§ Exercise goal: Your task is to give the data again, exactly, with every line intact.

§ Data:

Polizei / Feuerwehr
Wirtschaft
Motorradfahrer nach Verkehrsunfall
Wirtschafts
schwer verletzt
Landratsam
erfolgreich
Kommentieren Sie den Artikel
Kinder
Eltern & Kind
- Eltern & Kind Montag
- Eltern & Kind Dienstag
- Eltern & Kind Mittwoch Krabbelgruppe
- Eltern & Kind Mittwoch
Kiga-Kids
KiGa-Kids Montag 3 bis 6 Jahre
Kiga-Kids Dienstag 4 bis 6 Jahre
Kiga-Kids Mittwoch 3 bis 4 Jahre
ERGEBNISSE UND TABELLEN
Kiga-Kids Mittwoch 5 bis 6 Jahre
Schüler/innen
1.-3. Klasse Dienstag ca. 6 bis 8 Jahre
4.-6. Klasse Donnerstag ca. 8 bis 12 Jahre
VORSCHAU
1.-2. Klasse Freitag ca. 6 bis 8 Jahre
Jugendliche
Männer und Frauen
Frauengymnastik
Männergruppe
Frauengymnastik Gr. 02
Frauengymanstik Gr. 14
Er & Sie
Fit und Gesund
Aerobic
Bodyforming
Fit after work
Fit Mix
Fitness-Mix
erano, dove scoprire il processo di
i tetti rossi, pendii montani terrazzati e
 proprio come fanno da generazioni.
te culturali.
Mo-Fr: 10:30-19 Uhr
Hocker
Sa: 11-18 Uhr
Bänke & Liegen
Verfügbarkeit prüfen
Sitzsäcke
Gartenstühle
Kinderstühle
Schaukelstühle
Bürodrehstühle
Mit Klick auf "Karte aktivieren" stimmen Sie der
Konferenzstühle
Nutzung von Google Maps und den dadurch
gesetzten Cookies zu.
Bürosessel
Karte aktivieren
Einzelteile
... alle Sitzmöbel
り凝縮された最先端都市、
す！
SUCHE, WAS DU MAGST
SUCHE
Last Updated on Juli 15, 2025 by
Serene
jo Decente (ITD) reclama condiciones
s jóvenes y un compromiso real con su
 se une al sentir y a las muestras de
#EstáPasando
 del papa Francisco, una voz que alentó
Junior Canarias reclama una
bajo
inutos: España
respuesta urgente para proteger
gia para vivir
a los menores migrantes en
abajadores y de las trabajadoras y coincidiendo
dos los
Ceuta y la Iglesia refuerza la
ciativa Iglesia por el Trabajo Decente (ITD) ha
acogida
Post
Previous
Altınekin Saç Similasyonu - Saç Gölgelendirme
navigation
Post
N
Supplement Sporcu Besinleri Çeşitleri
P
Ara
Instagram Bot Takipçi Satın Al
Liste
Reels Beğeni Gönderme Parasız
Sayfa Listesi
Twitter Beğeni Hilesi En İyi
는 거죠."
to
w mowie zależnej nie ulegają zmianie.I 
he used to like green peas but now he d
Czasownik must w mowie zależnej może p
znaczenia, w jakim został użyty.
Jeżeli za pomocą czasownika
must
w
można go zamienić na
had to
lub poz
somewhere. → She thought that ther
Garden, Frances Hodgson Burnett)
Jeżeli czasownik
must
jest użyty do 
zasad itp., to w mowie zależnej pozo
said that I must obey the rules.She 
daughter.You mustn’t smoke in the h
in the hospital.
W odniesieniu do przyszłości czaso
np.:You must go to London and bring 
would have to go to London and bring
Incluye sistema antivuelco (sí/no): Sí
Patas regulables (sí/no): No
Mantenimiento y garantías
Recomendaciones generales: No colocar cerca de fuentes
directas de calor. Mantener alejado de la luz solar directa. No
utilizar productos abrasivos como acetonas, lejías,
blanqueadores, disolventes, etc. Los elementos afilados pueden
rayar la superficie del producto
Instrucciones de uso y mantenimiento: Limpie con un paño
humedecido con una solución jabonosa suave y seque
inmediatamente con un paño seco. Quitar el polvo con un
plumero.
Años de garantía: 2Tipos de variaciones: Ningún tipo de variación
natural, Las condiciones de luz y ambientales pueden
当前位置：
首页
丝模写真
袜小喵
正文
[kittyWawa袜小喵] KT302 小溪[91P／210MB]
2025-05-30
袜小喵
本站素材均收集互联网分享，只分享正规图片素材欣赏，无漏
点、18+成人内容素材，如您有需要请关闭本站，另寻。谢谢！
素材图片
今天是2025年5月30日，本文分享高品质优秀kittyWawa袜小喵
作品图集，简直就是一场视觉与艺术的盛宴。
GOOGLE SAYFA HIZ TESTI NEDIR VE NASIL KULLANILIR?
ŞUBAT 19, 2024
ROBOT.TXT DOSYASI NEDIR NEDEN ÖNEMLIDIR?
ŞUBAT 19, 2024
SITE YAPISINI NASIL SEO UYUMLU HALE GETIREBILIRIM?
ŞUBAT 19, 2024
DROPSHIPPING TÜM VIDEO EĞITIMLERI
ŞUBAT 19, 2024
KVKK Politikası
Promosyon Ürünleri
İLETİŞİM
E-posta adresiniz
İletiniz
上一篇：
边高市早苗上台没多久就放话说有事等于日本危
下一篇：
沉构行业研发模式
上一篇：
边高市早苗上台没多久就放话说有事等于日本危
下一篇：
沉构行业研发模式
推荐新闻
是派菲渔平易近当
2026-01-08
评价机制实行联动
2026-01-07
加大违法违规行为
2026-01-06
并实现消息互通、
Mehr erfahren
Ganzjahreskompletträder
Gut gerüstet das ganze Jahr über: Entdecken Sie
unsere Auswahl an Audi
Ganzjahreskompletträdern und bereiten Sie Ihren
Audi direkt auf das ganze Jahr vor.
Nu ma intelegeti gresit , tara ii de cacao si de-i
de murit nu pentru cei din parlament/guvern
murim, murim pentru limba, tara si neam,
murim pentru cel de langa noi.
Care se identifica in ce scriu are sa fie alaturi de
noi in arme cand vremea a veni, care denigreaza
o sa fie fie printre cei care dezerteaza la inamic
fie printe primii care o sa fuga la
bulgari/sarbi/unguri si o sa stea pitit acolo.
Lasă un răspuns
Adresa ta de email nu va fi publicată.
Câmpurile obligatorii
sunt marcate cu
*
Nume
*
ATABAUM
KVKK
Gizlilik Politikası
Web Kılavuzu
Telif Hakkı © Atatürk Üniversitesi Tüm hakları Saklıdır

§ Exercise answer:
Polizei / Feuerwehr
Wirtschaft
Motorradfahrer nach Verkehrsunfall
Wirtschafts
schwer verletzt
Landratsam
erfolgreich
Kommentieren Sie den Artikel
Kinder
Eltern & Kind
- Eltern & Kind Montag
- Eltern & Kind Dienstag
- Eltern & Kind Mittwoch Krabbelgruppe
- Eltern & Kind Mittwoch
Kiga-Kids
KiGa-Kids Montag 3 bis 6 Jahre
Kiga-Kids Dienstag 4 bis 6 Jahre
Kiga-Kids Mittwoch 3 bis 4 Jahre
ERGEBNISSE UND TABELLEN
Kiga-Kids Mittwoch 5 bis 6 Jahre
Schüler/innen
1.-3. Klasse Dienstag ca. 6 bis 8 Jahre
4.-6. Klasse Donnerstag ca. 8 bis 12 Jahre
VORSCHAU
1.-2. Klasse Freitag ca. 6 bis 8 Jahre
Jugendliche
Männer und Frauen
Frauengymnastik
Männergruppe
Frauengymnastik Gr. 02
Frauengymanstik Gr. 14
Er & Sie
Fit und Gesund
Aerobic
Bodyforming
Fit after work
Fit Mix
Fitness-Mix
erano, dove scoprire il processo di
i tetti rossi, pendii montani terrazzati e
 proprio come fanno da generazioni.
te culturali.
Mo-Fr: 10:30-19 Uhr
Hocker
Sa: 11-18 Uhr
Bänke & Liegen
Verfügbarkeit prüfen
Sitzsäcke
Gartenstühle
Kinderstühle
Schaukelstühle
Bürodrehstühle
Mit Klick auf "Karte aktivieren" stimmen Sie der
Konferenzstühle
Nutzung von Google Maps und den dadurch
gesetzten Cookies zu.
Bürosessel
Karte aktivieren
Einzelteile
... alle Sitzmöbel
り凝縮された最先端都市、
す！
SUCHE, WAS DU MAGST
SUCHE
Last Updated on Juli 15, 2025 by
Serene
jo Decente (ITD) reclama condiciones
s jóvenes y un compromiso real con su
 se une al sentir y a las muestras de
#EstáPasando
 del papa Francisco, una voz que alentó
Junior Canarias reclama una
bajo
inutos: España
respuesta urgente para proteger
gia para vivir
a los menores migrantes en
abajadores y de las trabajadoras y coincidiendo
dos los
Ceuta y la Iglesia refuerza la
ciativa Iglesia por el Trabajo Decente (ITD) ha
acogida
Post
Previous
Altınekin Saç Similasyonu - Saç Gölgelendirme
navigation
Post
N
Supplement Sporcu Besinleri Çeşitleri
P
Ara
Instagram Bot Takipçi Satın Al
Liste
Reels Beğeni Gönderme Parasız
Sayfa Listesi
Twitter Beğeni Hilesi En İyi
는 거죠."
to
w mowie zależnej nie ulegają zmianie.I 
he used to like green peas but now he d
Czasownik must w mowie zależnej może p
znaczenia, w jakim został użyty.
Jeżeli za pomocą czasownika
must
w
można go zamienić na
had to
lub poz
somewhere. → She thought that ther
Garden, Frances Hodgson Burnett)
Jeżeli czasownik
must
jest użyty do 
zasad itp., to w mowie zależnej pozo
said that I must obey the rules.She 
daughter.You mustn’t smoke in the h
in the hospital.
W odniesieniu do przyszłości czaso
np.:You must go to London and bring 
would have to go to London and bring
Incluye sistema antivuelco (sí/no): Sí
Patas regulables (sí/no): No
Mantenimiento y garantías
Recomendaciones generales: No colocar cerca de fuentes
directas de calor. Mantener alejado de la luz solar directa. No
utilizar productos abrasivos como acetonas, lejías,
blanqueadores, disolventes, etc. Los elementos afilados pueden
rayar la superficie del producto
Instrucciones de uso y mantenimiento: Limpie con un paño
humedecido con una solución jabonosa suave y seque
inmediatamente con un paño seco. Quitar el polvo con un
plumero.
Años de garantía: 2Tipos de variaciones: Ningún tipo de variación
natural, Las condiciones de luz y ambientales pueden
当前位置：
首页
丝模写真
袜小喵
正文
[kittyWawa袜小喵] KT302 小溪[91P／210MB]
2025-05-30
袜小喵
本站素材均收集互联网分享，只分享正规图片素材欣赏，无漏
点、18+成人内容素材，如您有需要请关闭本站，另寻。谢谢！
素材图片
今天是2025年5月30日，本文分享高品质优秀kittyWawa袜小喵
作品图集，简直就是一场视觉与艺术的盛宴。
GOOGLE SAYFA HIZ TESTI NEDIR VE NASIL KULLANILIR?
ŞUBAT 19, 2024
ROBOT.TXT DOSYASI NEDIR NEDEN ÖNEMLIDIR?
ŞUBAT 19, 2024
SITE YAPISINI NASIL SEO UYUMLU HALE GETIREBILIRIM?
ŞUBAT 19, 2024
DROPSHIPPING TÜM VIDEO EĞITIMLERI
ŞUBAT 19, 2024
KVKK Politikası
Promosyon Ürünleri
İLETİŞİM
E-posta adresiniz
İletiniz
上一篇：
边高市早苗上台没多久就放话说有事等于日本危
下一篇：
沉构行业研发模式
上一篇：
边高市早苗上台没多久就放话说有事等于日本危
下一篇：
沉构行业研发模式
推荐新闻
是派菲渔平易近当
2026-01-08
评价机制实行联动
2026-01-07
加大违法违规行为
2026-01-06
并实现消息互通、
Mehr erfahren
Ganzjahreskompletträder
Gut gerüstet das ganze Jahr über: Entdecken Sie
unsere Auswahl an Audi
Ganzjahreskompletträdern und bereiten Sie Ihren
Audi direkt auf das ganze Jahr vor.
Nu ma intelegeti gresit , tara ii de cacao si de-i
de murit nu pentru cei din parlament/guvern
murim, murim pentru limba, tara si neam,
murim pentru cel de langa noi.
Care se identifica in ce scriu are sa fie alaturi de
noi in arme cand vremea a veni, care denigreaza
o sa fie fie printre cei care dezerteaza la inamic
fie printe primii care o sa fuga la
bulgari/sarbi/unguri si o sa stea pitit acolo.
Lasă un răspuns
Adresa ta de email nu va fi publicată.
Câmpurile obligatorii
sunt marcate cu
*
Nume
*
ATABAUM
KVKK
Gizlilik Politikası
Web Kılavuzu
Telif Hakkı © Atatürk Üniversitesi Tüm hakları Saklıdır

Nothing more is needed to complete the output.